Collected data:
• • • • •

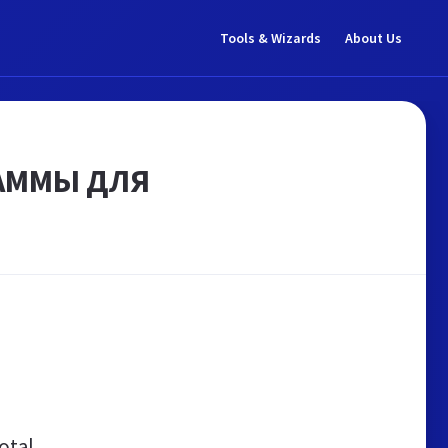
Tools & Wizards
About Us
РАММЫ ДЛЯ
otal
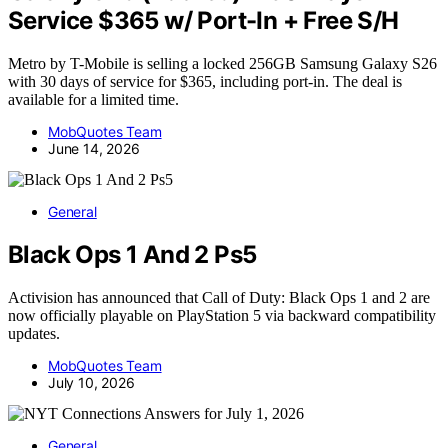
Service $365 w/ Port-In + Free S/H
Metro by T-Mobile is selling a locked 256GB Samsung Galaxy S26
with 30 days of service for $365, including port-in. The deal is
available for a limited time.
MobQuotes Team
June 14, 2026
General
Black Ops 1 And 2 Ps5
Activision has announced that Call of Duty: Black Ops 1 and 2 are
now officially playable on PlayStation 5 via backward compatibility
updates.
MobQuotes Team
July 10, 2026
General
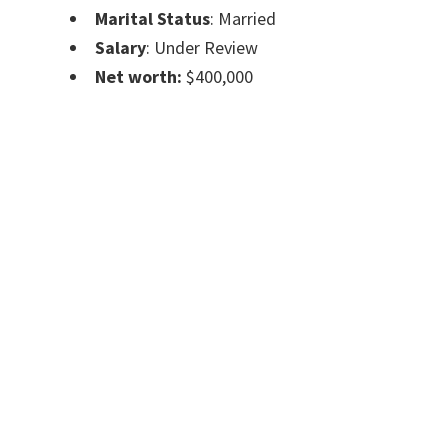
Marital Status
: Married
Salary
: Under Review
Net worth:
$400,000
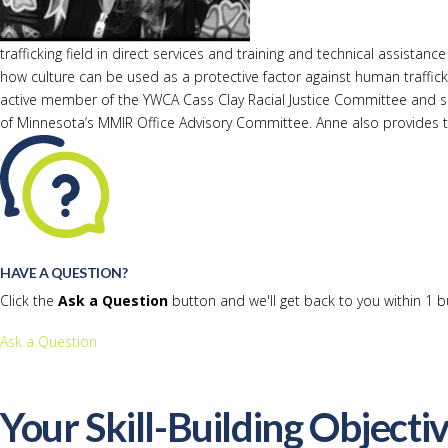
trafficking field in direct services and training and technical assi
how culture can be used as a protective factor against human traffick
active member of the YWCA Cass Clay Racial Justice Committee and 
of Minnesota’s MMIR Office Advisory Committee. Anne also provides tra
HAVE A QUESTION?
Click the
Ask a Question
button and we'll get back to you within 1 b
Ask a Question
Your Skill-Building Objecti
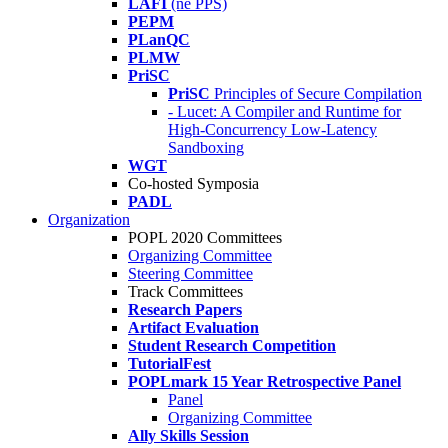
LAFI
(né PPS)
PEPM
PLanQC
PLMW
PriSC
PriSC
Principles of Secure Compilation
- Lucet: A Compiler and Runtime for
High-Concurrency Low-Latency
Sandboxing
WGT
Co-hosted Symposia
PADL
Organization
POPL 2020 Committees
Organizing Committee
Steering Committee
Track Committees
Research Papers
Artifact Evaluation
Student Research Competition
TutorialFest
POPLmark 15 Year Retrospective Panel
Panel
Organizing Committee
Ally Skills Session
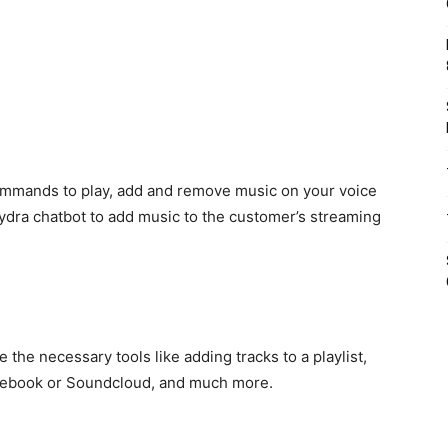
commands to play, add and remove music on your voice
dra chatbot to add music to the customer’s streaming
 the necessary tools like adding tracks to a playlist,
acebook or Soundcloud, and much more.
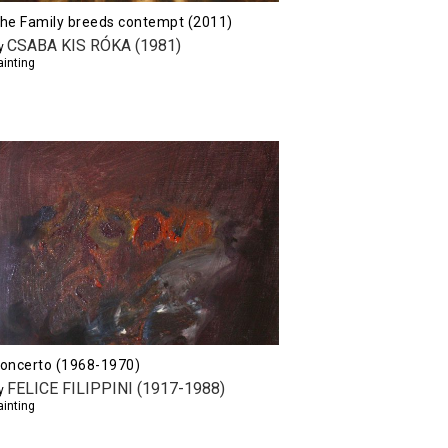
he Family breeds contempt (2011)
CSABA KIS RÓKA (1981)
y
ainting
oncerto (1968-1970)
FELICE FILIPPINI (1917-1988)
y
ainting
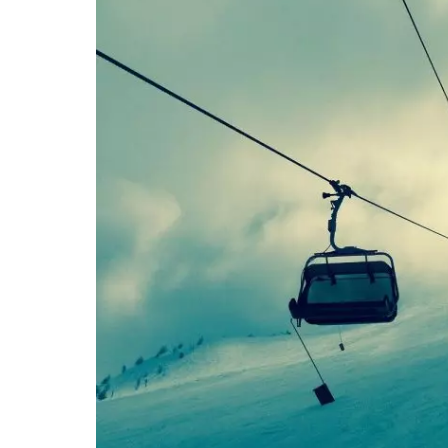
Stratton Mountain Resort in Vermont was the
1983-84. This resort is still very popular for
9. Even Bond took to a boar
In 1985, in the James Bond movie “A View to 
snowboarding down the slopes.
Tom Sims, in fact, was the stunt double for 
trickeries helped popularize the sport and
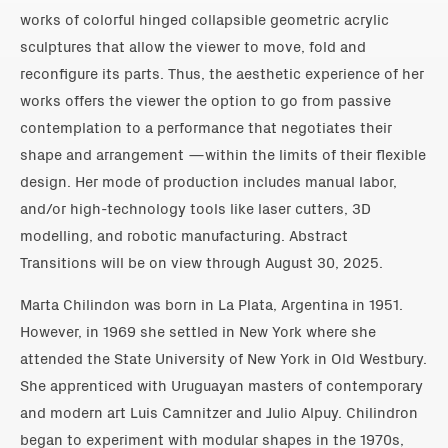
works of colorful hinged collapsible geometric acrylic
sculptures that allow the viewer to move, fold and
reconfigure its parts. Thus, the aesthetic experience of her
works offers the viewer the option to go from passive
contemplation to a performance that negotiates their
shape and arrangement —within the limits of their flexible
design. Her mode of production includes manual labor,
and/or high-technology tools like laser cutters, 3D
modelling, and robotic manufacturing. Abstract
Transitions will be on view through August 30, 2025.
Marta Chilindon was born in La Plata, Argentina in 1951.
However, in 1969 she settled in New York where she
attended the State University of New York in Old Westbury.
She apprenticed with Uruguayan masters of contemporary
and modern art Luis Camnitzer and Julio Alpuy. Chilindron
began to experiment with modular shapes in the 1970s,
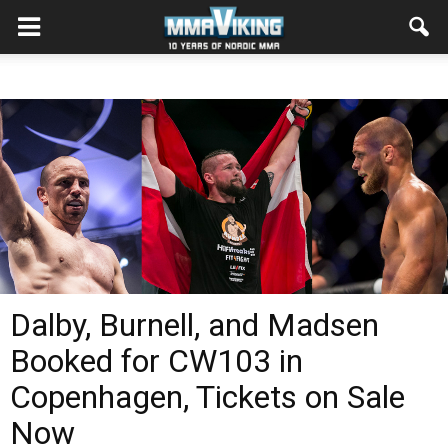
Dalby, Burnell, and Madsen
Booked for CW103 in
Copenhagen, Tickets on Sale
Now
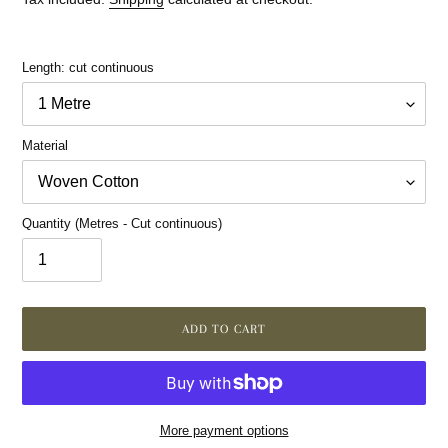
Length: cut continuous
Material
Quantity (Metres - Cut continuous)
ADD TO CART
More payment options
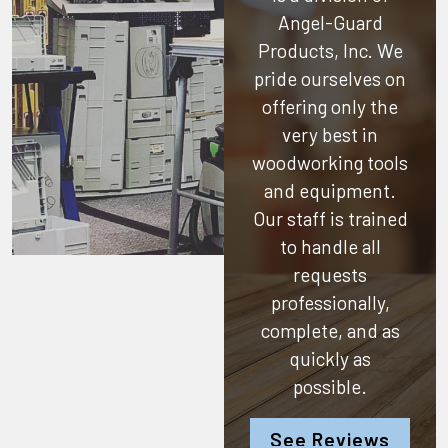
Angel-Guard
Products, Inc.
We
pride ourselves on
offering only the
very best in
woodworking tools
and equipment.
Our staff is trained
to handle all
requests
professionally,
complete, and as
quickly as
possible.
See Reviews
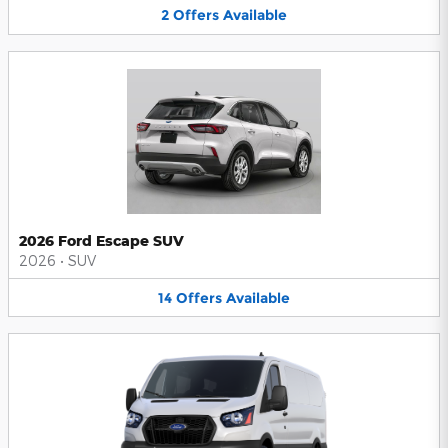
2
Offers
Available
2026 Ford Escape SUV
2026
•
SUV
14
Offers
Available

• • • • •

• Goal of the exercise: Using the entries above, transcribe every line from the line containing "High-Concurrency Low-Latency" through the line containing "the necessary tools". Do not copy pictures.

• Expected answer:
High-Concurrency Low-Latency
Sandboxing
WGT
Co-hosted Symposia
PADL
Organization
POPL 2020 Committees
Organizing Committee
Steering Committee
Track Committees
Research Papers
Artifact Evaluation
Student Research Competition
TutorialFest
POPLmark 15 Year Retrospective Panel
Panel
Organizing Committee
Ally Skills Session
commands to play, add and remove music on your voice
dra chatbot to add music to the customer’s streaming
 the necessary tools like adding tracks to a playlist,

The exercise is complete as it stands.